====== EXERCISE INPUT
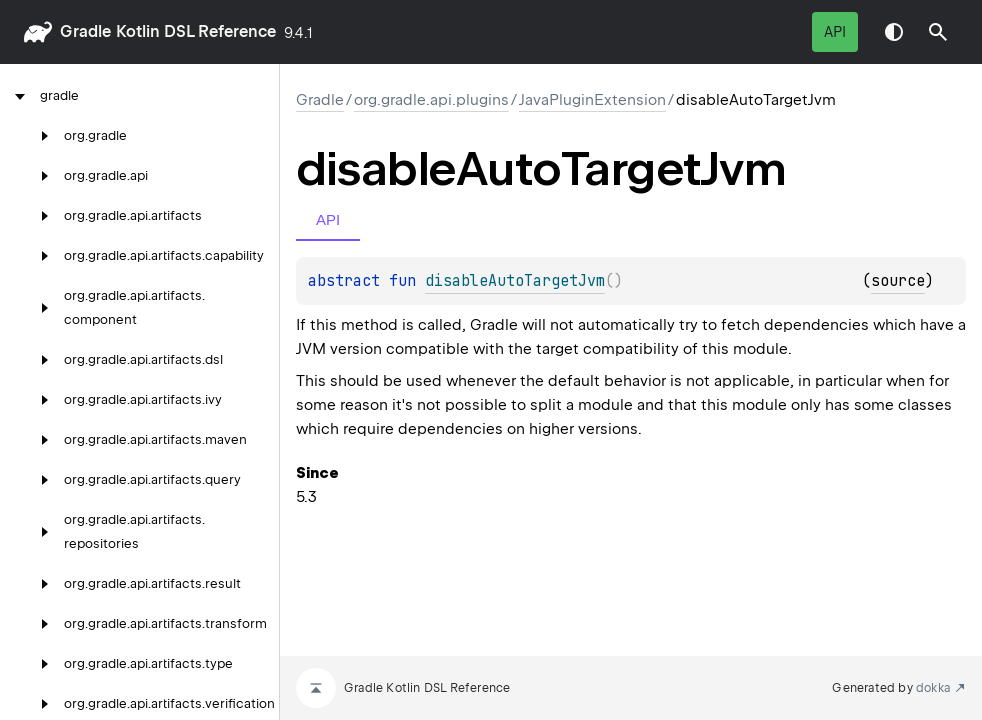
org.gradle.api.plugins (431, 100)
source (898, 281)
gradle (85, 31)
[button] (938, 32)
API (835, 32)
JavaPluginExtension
============
====== EXERCISE INPUT
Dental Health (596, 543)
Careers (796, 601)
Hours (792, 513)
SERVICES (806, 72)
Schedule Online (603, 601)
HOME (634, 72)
============
====== EXERCISE INPUT
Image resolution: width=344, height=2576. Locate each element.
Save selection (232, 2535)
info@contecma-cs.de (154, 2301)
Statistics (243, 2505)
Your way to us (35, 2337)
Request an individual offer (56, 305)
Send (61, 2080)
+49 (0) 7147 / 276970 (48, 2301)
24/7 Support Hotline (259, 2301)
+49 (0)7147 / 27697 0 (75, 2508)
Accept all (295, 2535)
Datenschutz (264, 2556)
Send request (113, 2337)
============
PROMPT:
Print the lines above from the one with "org.gradle.api.plugins (431, 100)" through the one with "JavaPluginExtension", both included, exactly as written and nothing more.

RESPONSE TO THIS EXERCISE:
org.gradle.api.plugins (431, 100)
source (898, 281)
gradle (85, 31)
[button] (938, 32)
API (835, 32)
JavaPluginExtension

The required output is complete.